:: Problem statement ::
Set out word for word the line that contains "I need the location" and each line after it, through the end of the data below, but exclude the pictures.
BEGIN
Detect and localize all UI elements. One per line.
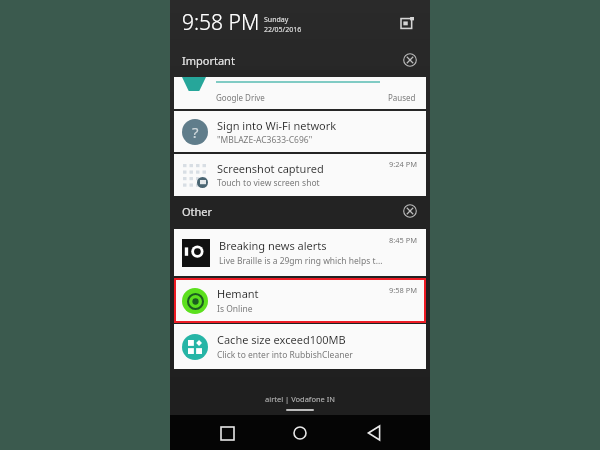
staticText: Live Braille is a 29gm ring which helps …	[219, 255, 386, 267]
staticText: 22/05/2016	[264, 25, 302, 35]
staticText: Breaking news alerts	[219, 238, 327, 253]
button[interactable]: Clear Other notifications	[400, 201, 420, 221]
button[interactable]: Home	[283, 416, 317, 450]
staticText: Sign into Wi-Fi network	[217, 118, 337, 133]
staticText: airtel | Vodafone IN	[265, 394, 336, 404]
button[interactable]: Clear Important notifications	[400, 50, 420, 70]
staticText: "MBLAZE-AC3633-C696"	[217, 134, 313, 146]
staticText: 9:58 PM	[389, 285, 418, 295]
staticText: Is Online	[217, 303, 253, 315]
staticText: Other	[182, 204, 213, 219]
staticText: Paused	[388, 92, 416, 103]
button[interactable]: Settings	[396, 12, 418, 34]
staticText: Important	[182, 53, 235, 68]
staticText: 9:58 PM	[182, 8, 260, 37]
staticText: Sunday	[264, 15, 289, 25]
button[interactable]: Back	[357, 416, 391, 450]
button[interactable]: Hemant	[176, 280, 424, 321]
button[interactable]: Screenshot captured	[174, 154, 426, 196]
staticText: Hemant	[217, 286, 259, 301]
staticText: ?	[192, 122, 199, 142]
staticText: Cache size exceed100MB	[217, 332, 346, 347]
button[interactable]: ?	[174, 111, 426, 152]
staticText: 8:45 PM	[389, 235, 418, 245]
button[interactable]: Cache size exceed100MB	[174, 324, 426, 369]
button[interactable]: Google Drive	[174, 77, 426, 109]
staticText: Screenshot captured	[217, 161, 324, 176]
staticText: Click to enter into RubbishCleaner	[217, 349, 353, 361]
staticText: Google Drive	[216, 92, 265, 103]
staticText: 9:24 PM	[389, 159, 418, 169]
button[interactable]: Breaking news alerts	[174, 229, 426, 276]
button[interactable]: Recents	[210, 416, 244, 450]
staticText: Touch to view screen shot	[217, 177, 320, 189]
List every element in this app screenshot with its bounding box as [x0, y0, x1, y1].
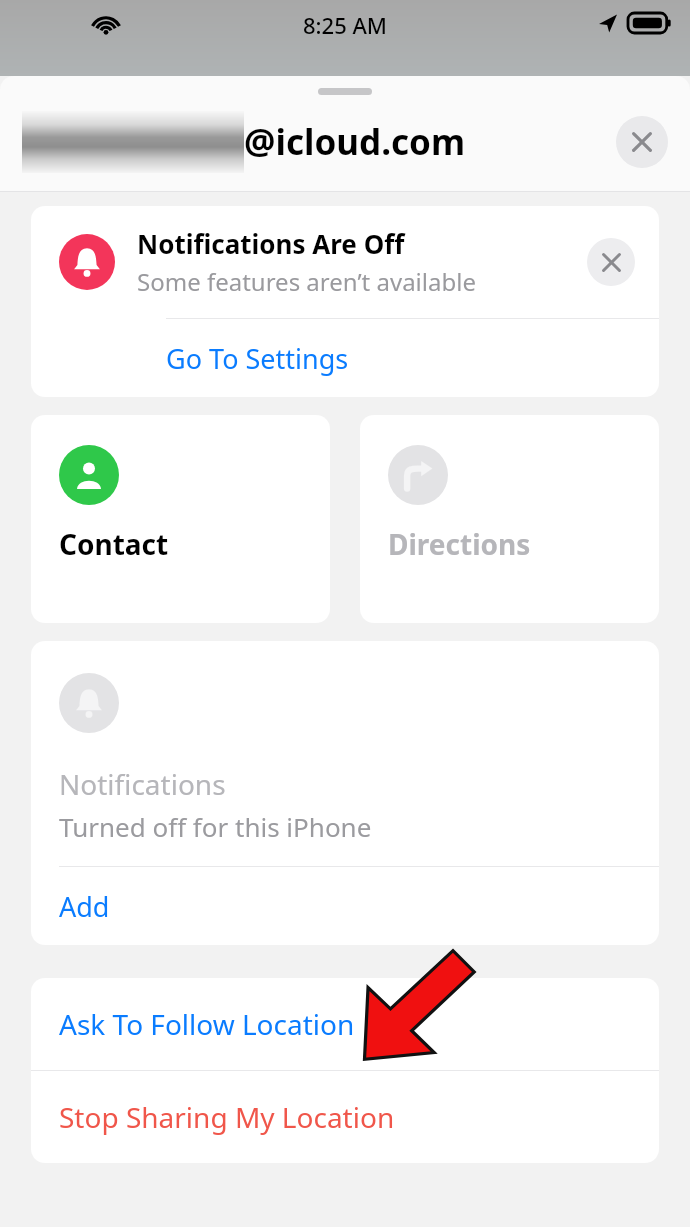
staticText: Stop Sharing My Location: [59, 1098, 395, 1136]
button[interactable]: Go To Settings: [31, 319, 659, 397]
button[interactable]: Ask To Follow Location: [31, 978, 659, 1070]
staticText: Contact: [59, 525, 169, 563]
button[interactable]: Stop Sharing My Location: [31, 1071, 659, 1163]
button[interactable]: Add: [31, 867, 659, 945]
staticText: 8:25 AM: [303, 10, 388, 40]
staticText: Notifications: [59, 765, 226, 803]
staticText: Turned off for this iPhone: [59, 809, 372, 844]
button[interactable]: Notifications: [31, 641, 659, 866]
staticText: Directions: [388, 525, 531, 563]
button[interactable]: Directions: [360, 415, 659, 623]
staticText: Some features aren’t available: [137, 265, 476, 298]
button[interactable]: Dismiss: [587, 238, 635, 286]
button[interactable]: Notifications Are Off: [31, 206, 659, 318]
button[interactable]: Contact: [31, 415, 330, 623]
staticText: Add: [59, 888, 110, 925]
staticText: @icloud.com: [244, 118, 466, 166]
staticText: Ask To Follow Location: [59, 1005, 355, 1043]
button[interactable]: Close: [616, 116, 668, 168]
staticText: Notifications Are Off: [137, 226, 405, 261]
staticText: Go To Settings: [166, 340, 349, 377]
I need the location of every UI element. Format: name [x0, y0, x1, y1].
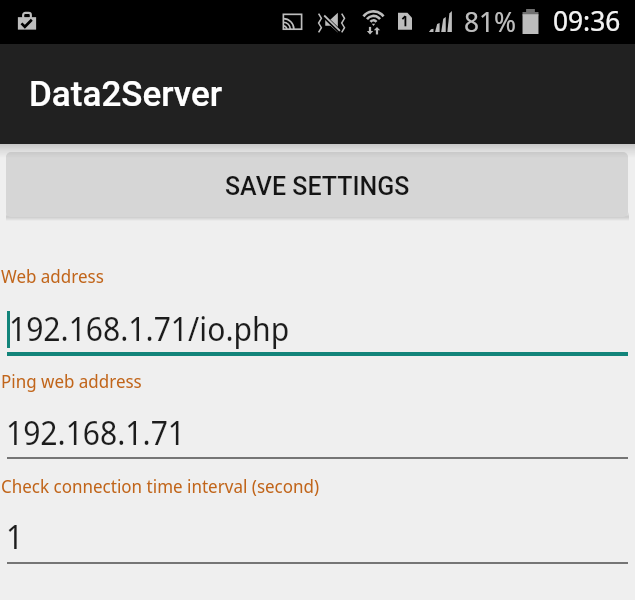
staticText: SAVE SETTINGS	[225, 172, 410, 201]
button[interactable]: SAVE SETTINGS	[6, 152, 628, 217]
staticText: Data2Server	[29, 74, 223, 115]
staticText: Check connection time interval (second)	[1, 474, 320, 499]
staticText: 09:36	[553, 1, 621, 39]
staticText: Web address	[1, 264, 104, 289]
staticText: 192.168.1.71	[6, 411, 186, 455]
staticText: 81%	[464, 2, 517, 40]
staticText: 1	[6, 515, 24, 559]
staticText: 192.168.1.71/io.php	[9, 307, 290, 351]
staticText: Ping web address	[1, 369, 142, 394]
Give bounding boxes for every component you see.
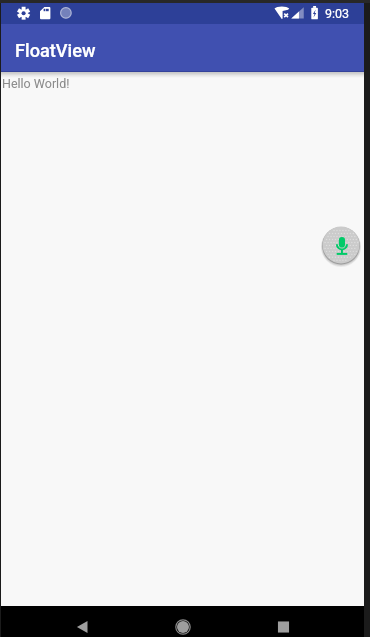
button[interactable]: Back	[69, 614, 95, 637]
button[interactable]: Recents	[271, 614, 297, 637]
staticText: 9:03	[325, 6, 350, 21]
staticText: Hello World!	[2, 76, 70, 91]
button[interactable]: FloatView	[1, 24, 364, 72]
button[interactable]: Home	[170, 614, 196, 637]
button[interactable]: Microphone	[320, 224, 362, 266]
staticText: FloatView	[15, 40, 96, 61]
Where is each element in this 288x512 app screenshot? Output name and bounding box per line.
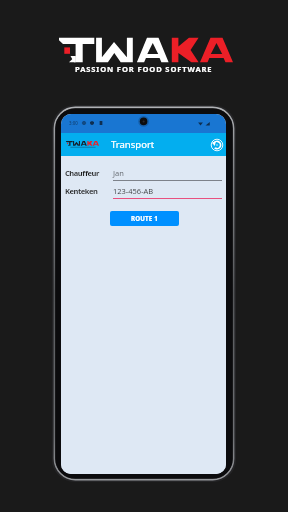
staticText: 123-456-AB <box>113 186 154 196</box>
staticText: Transport <box>111 138 155 151</box>
button[interactable]: TWAKA home <box>66 141 99 149</box>
button[interactable]: ROUTE 1 <box>110 211 179 226</box>
staticText: ROUTE 1 <box>131 214 158 222</box>
staticText: Kenteken <box>65 186 98 196</box>
staticText: PASSION FOR FOOD SOFTWARE <box>75 64 213 74</box>
staticText: Chauffeur <box>65 168 99 178</box>
button[interactable]: Refresh history <box>208 136 226 154</box>
staticText: 3:00 <box>69 120 78 126</box>
staticText: Jan <box>113 168 124 178</box>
END
:: The answer ::
I need the location of every UI element. Format: name [x0, y0, x1, y1].
staticText: SAVE SETTINGS	[225, 172, 410, 201]
button[interactable]: SAVE SETTINGS	[6, 152, 628, 217]
staticText: Data2Server	[29, 74, 223, 115]
staticText: Check connection time interval (second)	[1, 474, 320, 499]
staticText: 09:36	[553, 1, 621, 39]
staticText: Web address	[1, 264, 104, 289]
staticText: 192.168.1.71	[6, 411, 186, 455]
staticText: 81%	[464, 2, 517, 40]
staticText: 1	[6, 515, 24, 559]
staticText: 192.168.1.71/io.php	[9, 307, 290, 351]
staticText: Ping web address	[1, 369, 142, 394]
Give bounding boxes for every component you see.
button[interactable]: Back	[69, 614, 95, 637]
button[interactable]: Recents	[271, 614, 297, 637]
staticText: 9:03	[325, 6, 350, 21]
staticText: Hello World!	[2, 76, 70, 91]
button[interactable]: FloatView	[1, 24, 364, 72]
button[interactable]: Home	[170, 614, 196, 637]
button[interactable]: Microphone	[320, 224, 362, 266]
staticText: FloatView	[15, 40, 96, 61]
Where is each element in this 288x512 app screenshot? Output name and bounding box per line.
staticText: 123-456-AB <box>113 186 154 196</box>
staticText: Transport <box>111 138 155 151</box>
button[interactable]: TWAKA home <box>66 141 99 149</box>
button[interactable]: ROUTE 1 <box>110 211 179 226</box>
staticText: ROUTE 1 <box>131 214 158 222</box>
staticText: Kenteken <box>65 186 98 196</box>
staticText: PASSION FOR FOOD SOFTWARE <box>75 64 213 74</box>
staticText: Chauffeur <box>65 168 99 178</box>
button[interactable]: Refresh history <box>208 136 226 154</box>
staticText: 3:00 <box>69 120 78 126</box>
staticText: Jan <box>113 168 124 178</box>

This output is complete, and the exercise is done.